Many children admit to only reading for pleasure once or twice a year, while others only ever open a book if it is assigned for school. According to one study, almost one-third of 13-year-olds and about one-half of 17-year-olds say that they read for fun less than twice a year.
According to a government study, the rate of nine-year-olds who read for fun once or more per week fell from 81% in 1984 to 76% in 2013. The same study discovered that today's children are having a harder time learning how to read. For kids in the fourth grade, only about one-third of them are "proficient" in reading and another one third tested under "basic" reading skills. Seaman quotes one expert as saying:
"It raises an alarm," said Vicky Rideout, the lead author of the report. "We're witnessing a really large drop in reading among teenagers and the pace of that drop is getting faster and faster."

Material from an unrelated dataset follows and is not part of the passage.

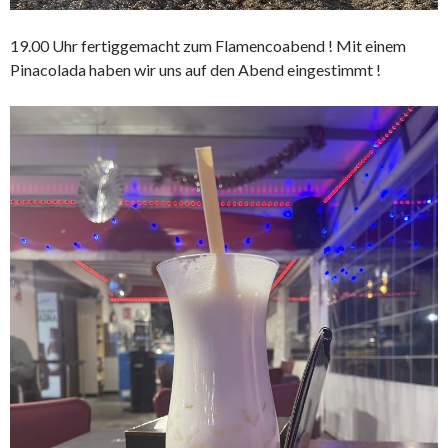
19.00 Uhr fertiggemacht zum Flamencoabend ! Mit einem
Pinacolada haben wir uns auf den Abend eingestimmt !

In addition, a drastic racial reading gap continues to exist. Only 18% of African-American fourth graders and 17% of eighth graders tested into the proficient level for reading, writes Sharon Noguchi for the San Jose Mercury News.
For Latinos, the estimated reading proficiency rates are 20% and 22% for fourth and eighth graders. These test results compare to 46% with Caucasian fourth-graders and eighth-graders. There is also a stark gender gap among child readers. About 30% of girls ages 15-17 said they read 5-7 days a week. However, only 18% of boys the same age said they read that frequently. Noguchi writes:
The findings, Steyer said, highlight the need for a national educational effort aimed at reading, similar to the focus on math-science education. He suggested calling on parents to model behavior — reading to their children and reading themselves — and getting schools, business and policy makers to refocus on reading.
Some experts point to social media as the downfall of conventional reading. Kids spend a lot more time on the Internet and on their smartphones than they do with books. Reading proficiency has since suffered. Experts do, however, admit that a conclusive study has not yet been done on e-books and reading applications such as the Kindle or Nook, says Noguchi.
Luckily, eBooks may help with children's interest to read. Also, in other good news, among younger children, the time that they spend reading or being read to has actually increased to anywhere from a half-hour to an hour a day. Around half of parents with children under twelve read with them every day.